Every Time We Say Goodbye
-
- $7.99
-
- $7.99
Publisher Description
'… every departure is a little death, every departure always clings to what it leaves behind, and every one deserves its own photo, its own legend …'
A man on a train, propelled from a small town on the south-eastern coast of Europe to Berlin by a gesture of violence. As the wheels turn, his mind roams free in a feverish attempt to trace the genealogy of that violence in his own past and that of Europe as a whole. A man in search of a destination where he can be a stranger – but has that better place since ceased to exist?
Shipwrecks and border pushbacks; epidemics and industrial ruins; a family divided by economic necessity; a brother lost to crime; love and fear and memories of happier times in Berlin – yet through it all runs a silver thread of hope spun by a far-off friend.

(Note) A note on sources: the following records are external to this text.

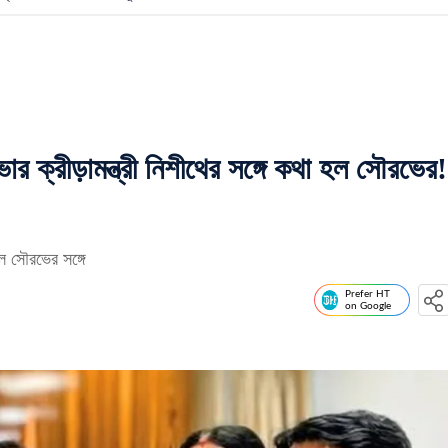
ার ক্রীড়ামন্ত্রী নিশীথের সঙ্গে কথা হল সৌরভের!
হল সৌরভের সঙ্গে
Prefer HT
on Google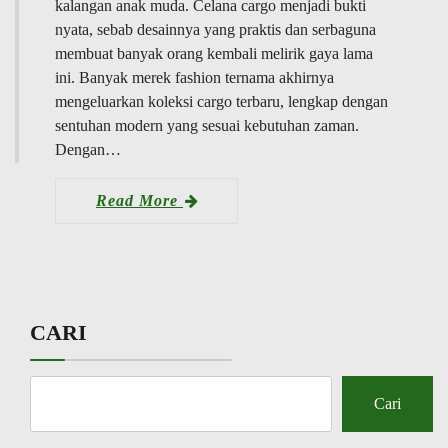
kalangan anak muda. Celana cargo menjadi bukti
nyata, sebab desainnya yang praktis dan serbaguna
membuat banyak orang kembali melirik gaya lama
ini. Banyak merek fashion ternama akhirnya
mengeluarkan koleksi cargo terbaru, lengkap dengan
sentuhan modern yang sesuai kebutuhan zaman.
Dengan…
Read More
CARI
Cari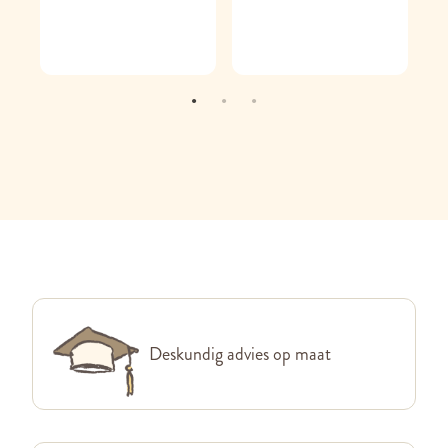
Deskundig advies op maat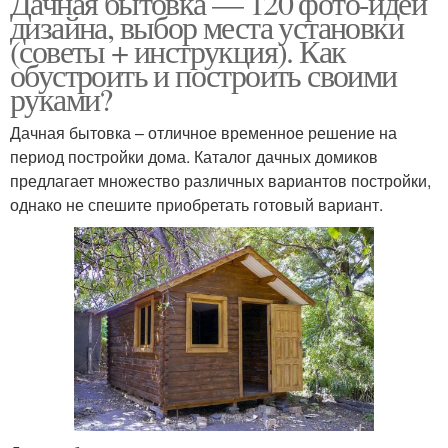
Дачная бытовка — 120 фото-идей
дизайна, выбор места установки
(советы + инструкция). Как
обустроить и построить своими
руками?
Дачная бытовка – отличное временное решение на
период постройки дома. Каталог дачных домиков
предлагает множество различных вариантов постройки,
однако не спешите приобретать готовый вариант.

A profound novel of contemporary Europe in the stark and furious voice of Dublin Prize-shortlisted Ivana Sajko, powerfully translated by Mima Simić.
PUBLISHERS WEEKLY
The unnamed narrator of this intense and recursive work from Sajko unfurls an angst-fueled account of his train trip from Croatia to Berlin. He has left in a rush, driven by emotional turmoil over the deaths of his violent father and self-involved mother, as well as a recent breakup with his girlfriend. His memories are vivid, and as the train makes its way up the coast, he circles through fond recollections of his grandmother, who lived in a rustic village and doted on him, and memories of his confusion as a teen during the Balkan Wars. A journalist by trade, he's chronically afflicted with writer's block, and fancies himself a modern-day Baudelaire. He peppers the narrative with cultural references, from Jean Genet's theories about war photography (the narrator agrees with Genet that "a photograph's precision doesn't make you a witness") to Pearl Jam, remembering how their song about a classroom suicide played years earlier during a nightclub shooting. The sluggish train suffers multiple delays and route changes, a perfect metaphor for the narrator's aimlessness and anxiety, "meandering and circling around what hurts the most and yet cannot be changed as it shrinks into nothingness behind me." Sajko's blackhearted modernist novel is worth a look.